Congress

Making fun of lawmakers is a Shmoop specialty. So, first the definition, and then...the jokes.

Congress is that group of people that makes the national laws you live by. It makes up the legislative branch of the U.S. national government, one third (along with the executive and the judiciary) of the country's Constitutionally constructed co-equal branches of government (checks and balances and all that).

Congress consists of two parts. There's the House of Representatives. Everyone there gets elected every two years, and seats are given out based on the population of their state. The other part of Congress is called the Senate. Every state gets two senators. There are 100 senators total and 435 members of the House.

If you want to pass a law, you have to get it through both parts of Congress, though there are some specific rules about what each part can do. If the president (the head of the executive branch) likes the bill that's passed both houses of Congress, he or she will sign it. Then it's a law, and you have to follow it. If the president doesn't like a bill, then it gets vetoed. At that point, it's not a law. Congress can decide if they want to try to override the veto or start from scratch.

So...them's the basics. Now for the jokes.

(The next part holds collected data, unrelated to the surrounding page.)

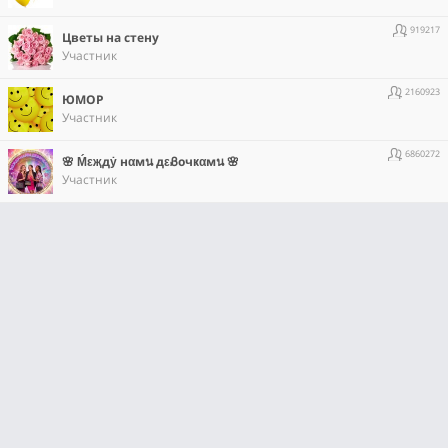
919217
Цветы на стену
Участник
2160923
ЮМОР
Участник
6860272
🌸 Ḿεҗдẏ нαмน дεᏰочҝαмน 🌸
Участник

The difference between death and taxes is that death doesn’t get worse every time Congress meets.
-Will Rogers

The reason there are two senators for each state is so that one can be the designated driver.
-Jay Leno

When they call the roll in the Senate, the senators do not know whether to answer “Present” or “Not guilty.”
-Theodore Roosevelt

There is no distinctly native American criminal class except Congress.
-Mark Twain

Suppose you were an idiot, and suppose you were a member of Congress, but I repeat myself.